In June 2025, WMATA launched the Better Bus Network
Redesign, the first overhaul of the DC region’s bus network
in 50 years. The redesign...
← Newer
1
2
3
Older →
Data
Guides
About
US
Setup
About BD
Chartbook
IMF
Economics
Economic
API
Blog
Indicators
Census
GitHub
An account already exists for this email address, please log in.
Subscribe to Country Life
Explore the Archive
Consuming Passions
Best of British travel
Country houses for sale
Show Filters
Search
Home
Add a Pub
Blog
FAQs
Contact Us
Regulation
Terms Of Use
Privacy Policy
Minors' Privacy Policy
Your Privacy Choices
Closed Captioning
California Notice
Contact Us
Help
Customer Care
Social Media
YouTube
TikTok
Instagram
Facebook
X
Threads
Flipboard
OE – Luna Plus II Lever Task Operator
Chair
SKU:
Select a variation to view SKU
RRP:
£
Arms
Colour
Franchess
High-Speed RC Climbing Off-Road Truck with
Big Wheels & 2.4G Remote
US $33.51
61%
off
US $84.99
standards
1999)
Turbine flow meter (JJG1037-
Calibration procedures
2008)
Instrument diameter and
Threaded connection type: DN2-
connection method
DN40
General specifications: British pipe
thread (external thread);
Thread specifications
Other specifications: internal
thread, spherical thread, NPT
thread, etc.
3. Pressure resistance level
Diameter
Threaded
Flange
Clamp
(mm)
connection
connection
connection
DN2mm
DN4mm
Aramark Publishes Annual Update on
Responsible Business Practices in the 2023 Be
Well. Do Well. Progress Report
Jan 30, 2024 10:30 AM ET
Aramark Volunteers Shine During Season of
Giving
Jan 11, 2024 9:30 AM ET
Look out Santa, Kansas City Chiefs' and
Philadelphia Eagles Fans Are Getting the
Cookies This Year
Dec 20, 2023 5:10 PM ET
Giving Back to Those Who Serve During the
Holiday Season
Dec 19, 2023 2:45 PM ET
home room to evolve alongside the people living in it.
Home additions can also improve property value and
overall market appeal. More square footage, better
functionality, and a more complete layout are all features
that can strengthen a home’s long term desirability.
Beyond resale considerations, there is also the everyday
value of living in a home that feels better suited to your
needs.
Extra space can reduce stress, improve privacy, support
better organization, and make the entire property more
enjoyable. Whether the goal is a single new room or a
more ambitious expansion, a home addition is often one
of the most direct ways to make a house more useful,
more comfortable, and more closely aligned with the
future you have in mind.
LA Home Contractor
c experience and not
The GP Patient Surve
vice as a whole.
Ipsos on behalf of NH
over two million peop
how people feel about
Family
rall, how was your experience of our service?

Exercise brief |
Repeat exactly, please, each line from the beginning of the data through the line with "Minors' Privacy Policy" in it, and only those lines.

Task response |
In June 2025, WMATA launched the Better Bus Network
Redesign, the first overhaul of the DC region’s bus network
in 50 years. The redesign...
← Newer
1
2
3
Older →
Data
Guides
About
US
Setup
About BD
Chartbook
IMF
Economics
Economic
API
Blog
Indicators
Census
GitHub
An account already exists for this email address, please log in.
Subscribe to Country Life
Explore the Archive
Consuming Passions
Best of British travel
Country houses for sale
Show Filters
Search
Home
Add a Pub
Blog
FAQs
Contact Us
Regulation
Terms Of Use
Privacy Policy
Minors' Privacy Policy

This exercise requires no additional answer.